NEW YORK (AP) – In the jigsaw puzzle of airline routes, American Airlines and US Airways are two pieces that fit together almost perfectly.
Of the 50 busiest domestic routes, the two carriers compete directly on only one: Los Angeles to Phoenix, according to OAG, a company that tracks airline routes and schedules. And on hundreds of less traveled routes, they only overlap a dozen times, mostly between their hub cities. For instance, both carriers fly Charlotte, N.C. to Miami, Dallas to Philadelphia and Chicago to Phoenix.
The companies announced Thursday that they had agreed to merge. The combined airline will offer more than 6,700 daily flights to 336 destinations in 56 countries.
The complementary nature of the markets they serve should help the airlines avoid any major hurdles with antitrust regulators, industry experts say. And it will serve the merged company especially well in today’s airline business, which is all about scale.
Commercial aviation is increasingly dominated by mega-carriers that promise to whisk passengers around the globe with ease. They offer frequent flights to faraway destinations, often with just one change of planes _ sometimes none.
The first of these giant carriers was created in 2008 when Delta Air Lines bought Northwest, creating what was then the world’s largest airline. Two years later, United leapfrogged ahead when it merged with Continental.

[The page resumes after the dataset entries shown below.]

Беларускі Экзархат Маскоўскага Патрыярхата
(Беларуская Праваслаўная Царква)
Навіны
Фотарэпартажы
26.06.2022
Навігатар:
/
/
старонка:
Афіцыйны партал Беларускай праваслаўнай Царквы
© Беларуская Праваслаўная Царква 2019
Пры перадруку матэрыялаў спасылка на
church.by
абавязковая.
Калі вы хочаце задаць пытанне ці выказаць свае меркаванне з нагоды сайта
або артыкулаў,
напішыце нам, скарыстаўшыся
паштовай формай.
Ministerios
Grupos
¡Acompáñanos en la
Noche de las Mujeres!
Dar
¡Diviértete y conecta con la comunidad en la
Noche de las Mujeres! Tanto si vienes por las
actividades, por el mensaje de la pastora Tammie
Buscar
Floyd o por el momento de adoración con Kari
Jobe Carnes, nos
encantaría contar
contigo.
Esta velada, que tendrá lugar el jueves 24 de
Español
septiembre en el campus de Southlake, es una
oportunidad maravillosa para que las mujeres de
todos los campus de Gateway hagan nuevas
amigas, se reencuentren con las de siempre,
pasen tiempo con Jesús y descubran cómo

American Airlines and US Airways languished in the shadows as these new behemoths lured away highly profitable corporate travel accounts. But by teaming up they’ll take the crown as the world’s largest airline and have a shot at winning back business travelers.

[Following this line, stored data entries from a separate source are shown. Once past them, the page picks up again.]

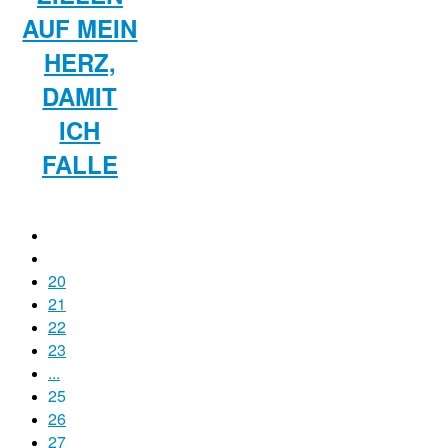
AUF MEIN
HERZ,
DAMIT
ICH
FALLE
20
21
22
23
...
25
26
27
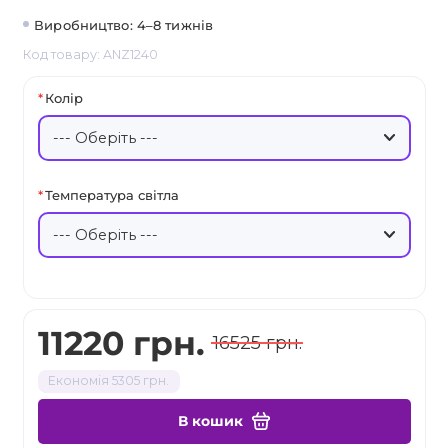
Виробництво: 4–8 тижнів
Код товару: ANZ1240
Колір
Температура світла
11220 грн.
16525 грн.
Економія 5305 грн.
В кошик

Each airline brings something different to the table.
American has a strong presence in Dallas, Miami, Los Angeles, Chicago and New York. It is also the dominant U.S. player in Latin America. In Brazil alone, it has 111 weekly flights to seven different cities. American also has a lock on flights into London’s Heathrow Airport, one of the world’s key financial capitals.

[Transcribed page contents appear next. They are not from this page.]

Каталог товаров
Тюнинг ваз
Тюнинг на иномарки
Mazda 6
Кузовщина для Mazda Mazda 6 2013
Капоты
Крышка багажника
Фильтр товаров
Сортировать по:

US Airways is the principal carrier in Philadelphia, Charlotte, Phoenix and Washington, D.C. It also has routes into key European cities that American doesn’t directly serve, such as Amsterdam and Brussels.
US Airways doesn’t fly to Asia and American’s presence there is dwarfed by United and Delta’s substantial footprint.
But the real key to the merger is US Airways’ comprehensive service to small cities along the East Coast.
The airline’s CEO, Doug Parker, proudly told investors at the company’s June annual meeting that if his airline combined with American, it would have the largest market share east of the Rockies.
Both airlines need to capitalize off passengers traveling from those small cities, such as Allentown, Penn., Elmira, N.Y., and Lynchburg, Va.
For instance, American can charge high fares for flights to London but can only make money off the flight if it can fill it with enough passengers. Those passengers can come from US Airways’ network.
“US Airway (currently) loses money on that short segment, but if they can carry that passenger to another major hub or fly them internationally, they capture that incremental revenue,” says Vaughn Cordle, an airline analyst and co-founder of Ionosphere Capital.
American would also gain US Airways’ lucrative shuttle service between New York, Boston and Washington D.C.